§ HOW TO COMPLETE THIS TASK
Transcribe the following entries word for word; no picture is to appear in the copy.

§ DATA FOR THIS TASK
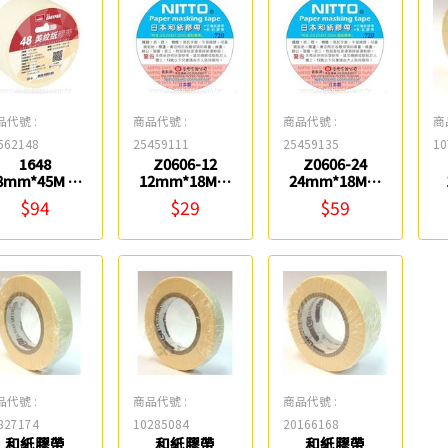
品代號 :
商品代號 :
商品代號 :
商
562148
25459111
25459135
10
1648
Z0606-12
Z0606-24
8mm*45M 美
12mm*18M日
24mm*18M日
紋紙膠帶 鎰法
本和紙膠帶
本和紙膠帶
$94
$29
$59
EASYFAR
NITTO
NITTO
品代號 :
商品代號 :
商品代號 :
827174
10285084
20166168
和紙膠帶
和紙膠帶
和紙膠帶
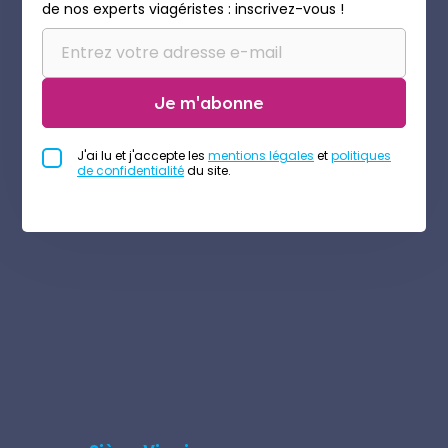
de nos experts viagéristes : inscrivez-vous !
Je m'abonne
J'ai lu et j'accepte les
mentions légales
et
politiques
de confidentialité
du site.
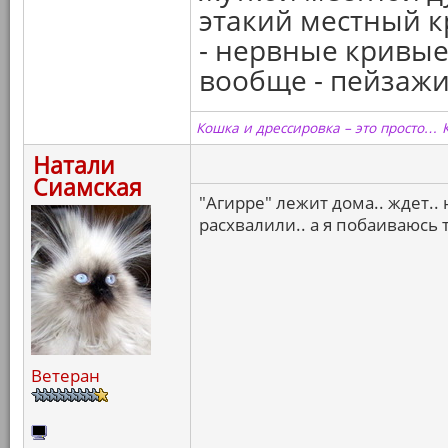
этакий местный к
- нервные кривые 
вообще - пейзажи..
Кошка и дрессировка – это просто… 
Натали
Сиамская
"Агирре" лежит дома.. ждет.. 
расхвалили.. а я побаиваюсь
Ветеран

§ SOLUTION TO THE PROBLEM
品代號 :
商品代號 :
商品代號 :
商
562148
25459111
25459135
10
1648
Z0606-12
Z0606-24
8mm*45M 美
12mm*18M日
24mm*18M日
紋紙膠帶 鎰法
本和紙膠帶
本和紙膠帶
$94
$29
$59
EASYFAR
NITTO
NITTO
品代號 :
商品代號 :
商品代號 :
827174
10285084
20166168
和紙膠帶
和紙膠帶
和紙膠帶
de nos experts viagéristes : inscrivez-vous !
Je m'abonne
J'ai lu et j'accepte les
mentions légales
et
politiques
de confidentialité
du site.
этакий местный к
- нервные кривые 
вообще - пейзажи..
Кошка и дрессировка – это просто… 
Натали
Сиамская
"Агирре" лежит дома.. ждет.. 
расхвалили.. а я побаиваюсь
Ветеран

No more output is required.